HOW TO COMPLETE THIS TASK - Print out each entry without alteration, and keep the pictures out.

Start of SUPPLIED MATERIAL

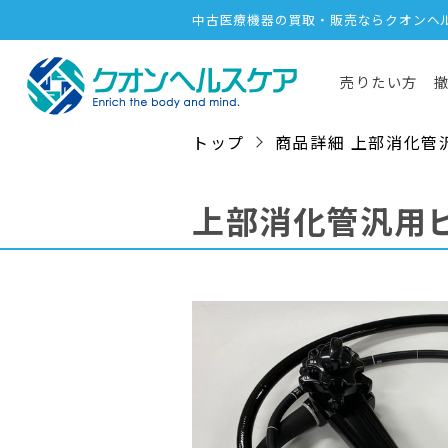
中古医療機器の買取・販売ならクオンヘ
売りたい方
トップ
商品詳細 上部消化管汎用ビ
上部消化管汎用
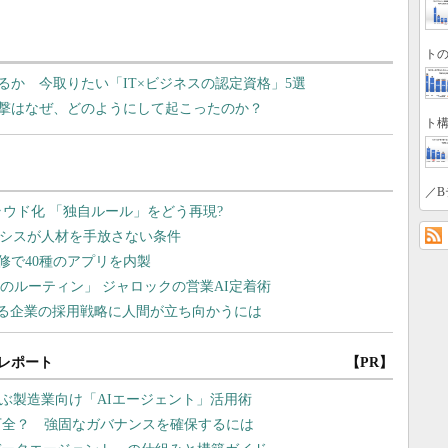
トの
か 今取りたい「IT×ビジネスの認定資格」5選
撃はなぜ、どのようにして起こったのか？
ト構
／B
レポート
【PR】
学ぶ製造業向け「AIエージェント」活用術
万全？ 強固なガバナンスを確保するには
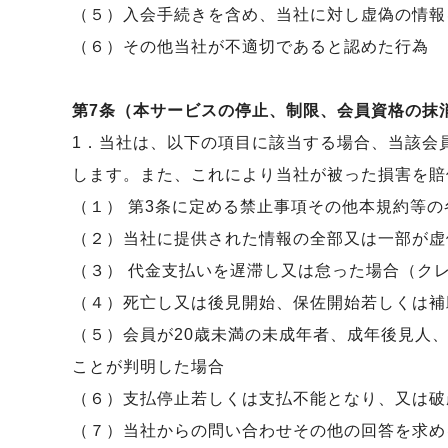
（５）入会手続きを含め、当社に対し虚偽の情報
（６）その他当社が不適切であると認めた行為
第7条（本サービスの停止、制限、会員資格の抹
1．当社は、以下の項目に該当する場合、当該会
します。また、これにより当社が被った損害を賠
（１） 第3条に定める禁止事項その他本規約等
（２）当社に提供された情報の全部又は一部が虚
（３） 代金支払いを遅滞し又は怠った場合（ク
（４）死亡し又は後見開始、保佐開始若しくは補
（５）会員が20歳未満の未成年者、成年後見人
ことが判明した場合
（６）支払停止若しくは支払不能となり、又は破
（７）当社からの問い合わせその他の回答を求め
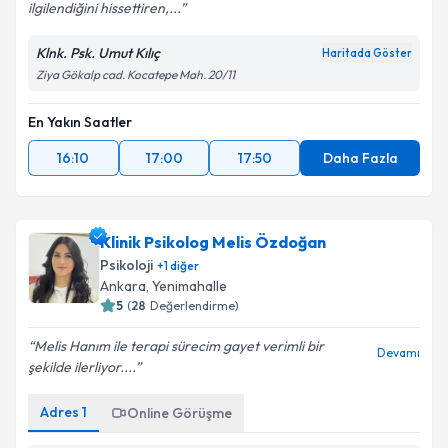
ilgilendiğini hissettiren,...
Klnk. Psk. Umut Kılıç
Haritada Göster
Ziya Gökalp cad. Kocatepe Mah. 20/11
En Yakın Saatler
16:10
17:00
17:50
Daha Fazla
Klinik Psikolog Melis Özdoğan
Psikoloji
+
1
diğer
Ankara
, Yenimahalle
5
(
28
Değerlendirme)
Melis Hanım ile terapi sürecim gayet verimli bir
Devamı
şekilde ilerliyor....
Adres
1
Online Görüşme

End of SUPPLIED MATERIAL

RESULT OF THE EXERCISE -
中古医療機器の買取・販売ならクオンヘ
売りたい方
トップ
商品詳細 上部消化管汎用ビ
上部消化管汎用
トの
か 今取りたい「IT×ビジネスの認定資格」5選
撃はなぜ、どのようにして起こったのか？
ト構
／B
レポート
【PR】
学ぶ製造業向け「AIエージェント」活用術
万全？ 強固なガバナンスを確保するには
（５）入会手続きを含め、当社に対し虚偽の情報
（６）その他当社が不適切であると認めた行為
第7条（本サービスの停止、制限、会員資格の抹
1．当社は、以下の項目に該当する場合、当該会
します。また、これにより当社が被った損害を賠
（１） 第3条に定める禁止事項その他本規約等
（２）当社に提供された情報の全部又は一部が虚
（３） 代金支払いを遅滞し又は怠った場合（ク
（４）死亡し又は後見開始、保佐開始若しくは補
（５）会員が20歳未満の未成年者、成年後見人
ことが判明した場合
（６）支払停止若しくは支払不能となり、又は破
（７）当社からの問い合わせその他の回答を求め
ilgilendiğini hissettiren,...
Klnk. Psk. Umut Kılıç
Haritada Göster
Ziya Gökalp cad. Kocatepe Mah. 20/11
En Yakın Saatler
16:10
17:00
17:50
Daha Fazla
Klinik Psikolog Melis Özdoğan
Psikoloji
+
1
diğer
Ankara
, Yenimahalle
5
(
28
Değerlendirme)
Melis Hanım ile terapi sürecim gayet verimli bir
Devamı
şekilde ilerliyor....
Adres
1
Online Görüşme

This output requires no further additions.